SUPPLIED MATERIAL →
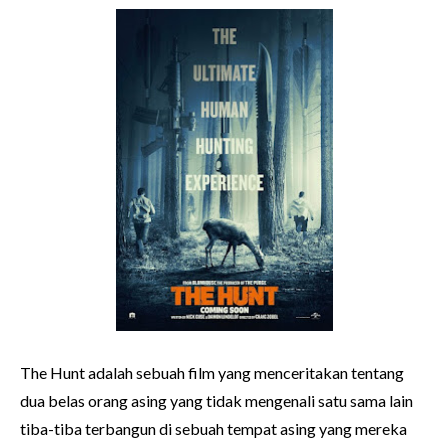
The Hunt adalah sebuah film yang menceritakan tentang
dua belas orang asing yang tidak mengenali satu sama lain
tiba-tiba terbangun di sebuah tempat asing yang mereka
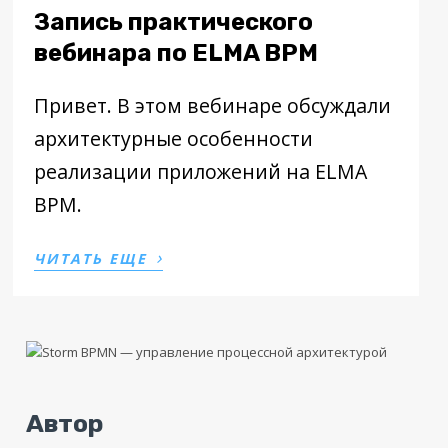
Запись практического
вебинара по ELMA BPM
Привет. В этом вебинаре обсуждали
архитектурные особенности
реализации приложений на ELMA
BPM.
›
ЧИТАТЬ ЕЩЕ
Автор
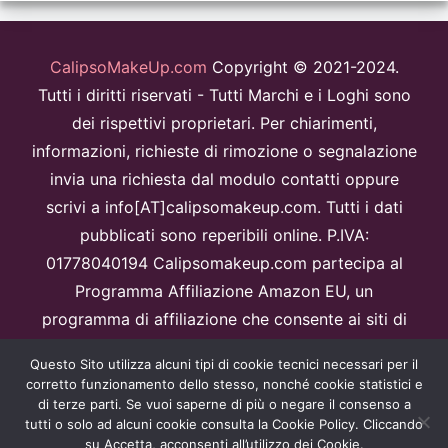
CalipsoMakeUp.com
Copyright © 2021-2024.
Tutti i diritti riservati - Tutti Marchi e i Loghi sono
dei rispettivi proprietari. Per chiarimenti,
informazioni, richieste di rimozione o segnalazione
invia una richiesta dal modulo contatti oppure
scrivi a info[AT]calipsomakeup.com. Tutti i dati
pubblicati sono reperibili online. P.IVA:
01778040194 Calipsomakeup.com partecipa al
Programma Affiliazione Amazon EU, un
programma di affiliazione che consente ai siti di
percepire una commissione pubblicitaria
Questo Sito utilizza alcuni tipi di cookie tecnici necessari per il
pubblicizzando e fornendo link al sitoAmazon.it.
corretto funzionamento dello stesso, nonché cookie statistici e
Disclaimer
di terze parti. Se vuoi saperne di più o negare il consenso a
tutti o solo ad alcuni cookie consulta la Cookie Policy. Cliccando
Questo sito è protetto da reCAPTCHA e Google
Privacy Policy
e
su Accetta, acconsenti all’utilizzo dei Cookie.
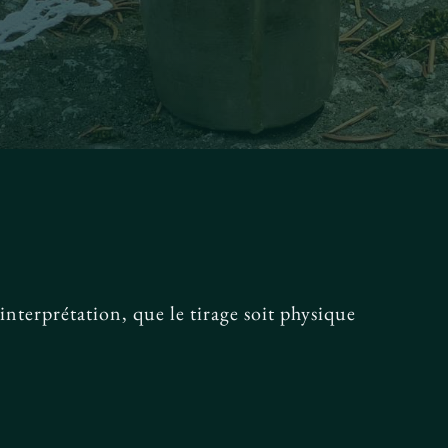
l’interprétation, que le tirage soit physique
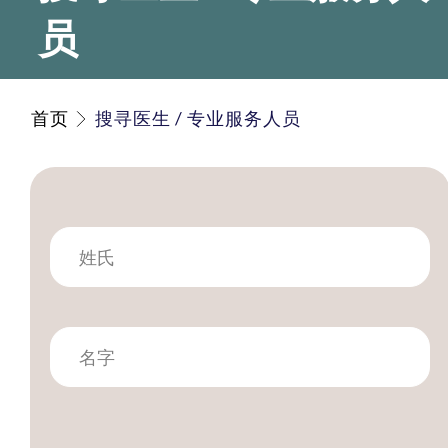
员
首页
搜寻医生 / 专业服务人员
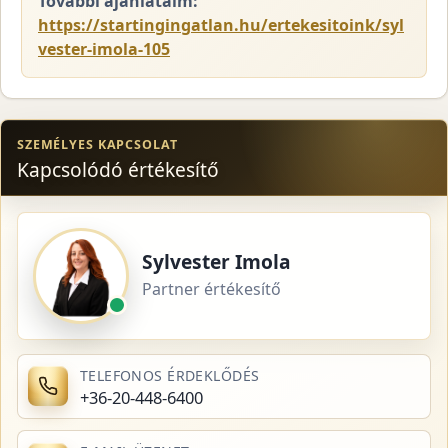
További ajánlataim:
https://startingingatlan.hu/ertekesitoink/syl
vester-imola-105
SZEMÉLYES KAPCSOLAT
Kapcsolódó értékesítő
Sylvester Imola
Partner értékesítő
TELEFONOS ÉRDEKLŐDÉS
+36-20-448-6400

HOW TO COMPLETE THIS TASK →
Starting at the line that contains "Sylvester Imola", repeat each line exactly through the last one in the listing. Include both of those lines and nothing more.

EXERCISE SOLUTION →
Sylvester Imola
Partner értékesítő
TELEFONOS ÉRDEKLŐDÉS
+36-20-448-6400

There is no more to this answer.